\(1\) \(\underline{\text{Binary Notation}}\)

We define binary numbers as the powers of two that lay the foundation for the additive building blocks of positive integers. Note that the word binary comes from “Bi” meaning two. In this system, integers are expressed in terms of only \(0\)s and \(1\)s. The values that represent each integer are calculated by finding the sum of the powers of two that make up the given number. We pull out the amount of times that each power of two occurs. For example, the decimal number ten is written as “\(1010\)” because it is \(\underline{1}\) \(\cdot\) \(2^3+ \underline{0} \) \(\cdot\) \(2^2 + \underline{1} \cdot 2^1 + \underline{0} \cdot 2^0 \). Notice that this starts with the largest power of two. We read “\(1010\)” as “one-zero-one-zero” as opposed to one thousand and ten. The binary representation of the first few natural numbers are shown in the table below.

You can see that the binary representation of the decimal number \(1\) is “\(1\).” A single binary digit is called a bit. Notice that the word “bit” comes from \(\underline{\textit{b}}\)inary dig\(\underline{\textit{it}}\).

When writing binary numbers more formally, we tend to use the subscript \(2\). Therefore, we would write the decimal number \(5\) whose binary notation is “\(101\)” as \(101_2\). This is so that there is less confusion between decimal numbers and binary numbers.

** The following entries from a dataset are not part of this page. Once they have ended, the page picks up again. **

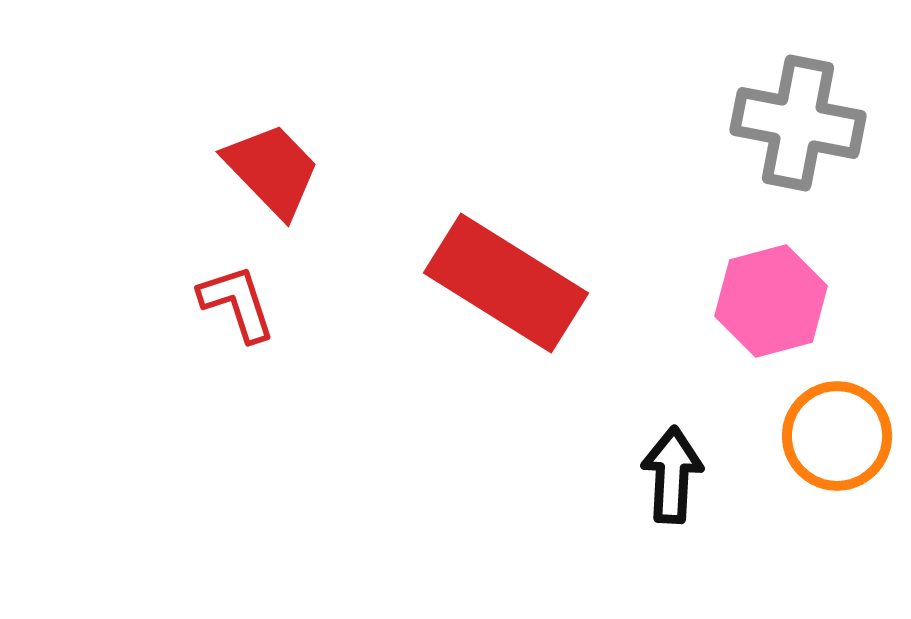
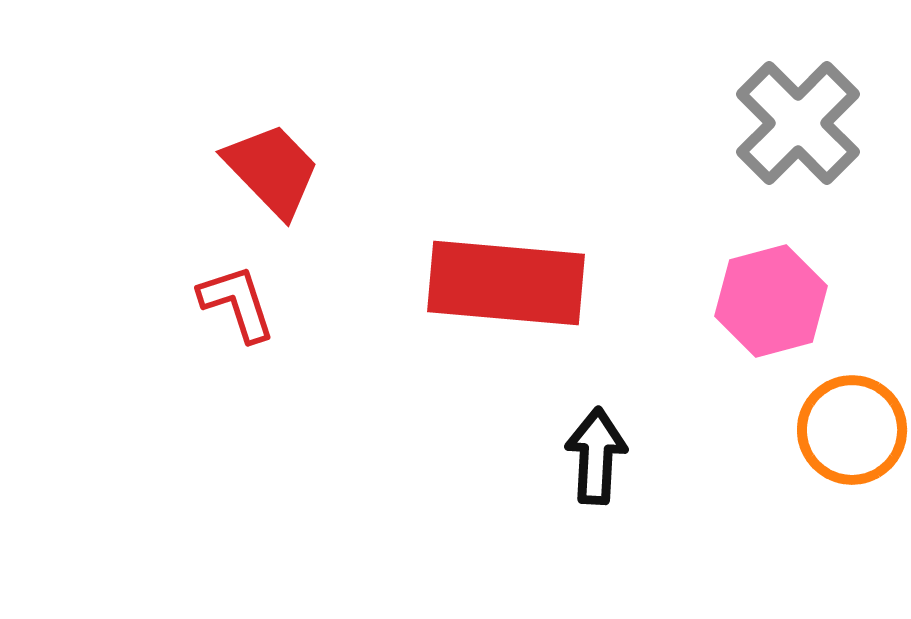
gray cross: rotated 34 degrees clockwise
red rectangle: rotated 27 degrees counterclockwise
orange circle: moved 15 px right, 6 px up
black arrow: moved 76 px left, 19 px up
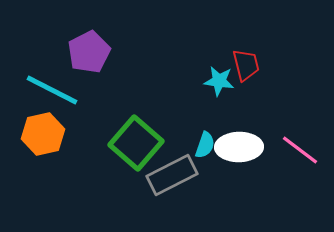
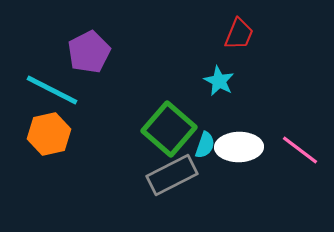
red trapezoid: moved 7 px left, 31 px up; rotated 36 degrees clockwise
cyan star: rotated 20 degrees clockwise
orange hexagon: moved 6 px right
green square: moved 33 px right, 14 px up
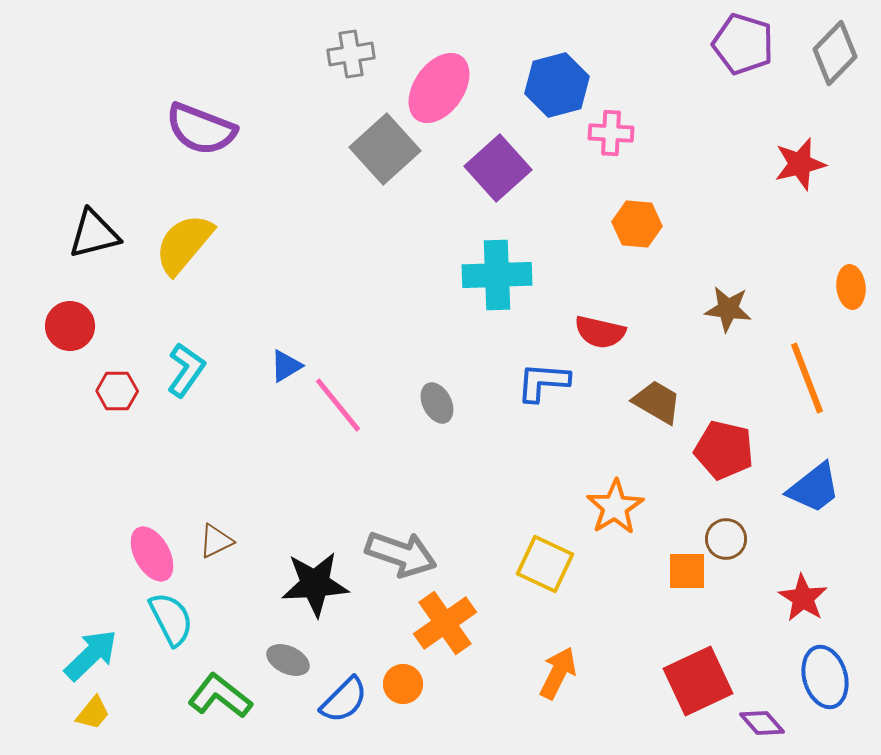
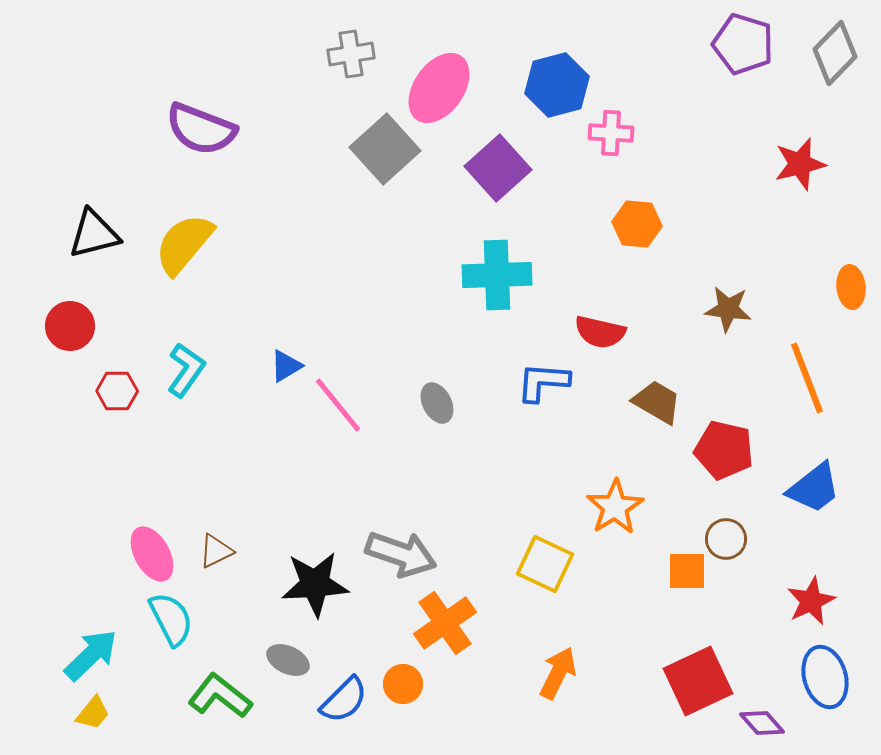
brown triangle at (216, 541): moved 10 px down
red star at (803, 598): moved 8 px right, 3 px down; rotated 15 degrees clockwise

Today, computers use binary numbers because they are simple to work with. Numbers can be encoded in binary and stored using the idea of switches. Each switch represents either a \(1\) or a \(0\) depending on whether the switch is on or off. Therefore, by looking at a switch, or set of switches, you could tell what number is being displayed. The storage of large amounts of information can be allowed by having several switches. “The digital technology which uses this system could be a computer, calculator, digital TV decoder box, cell phone, burglar alarm, watch etc.” (Brennan, 2016).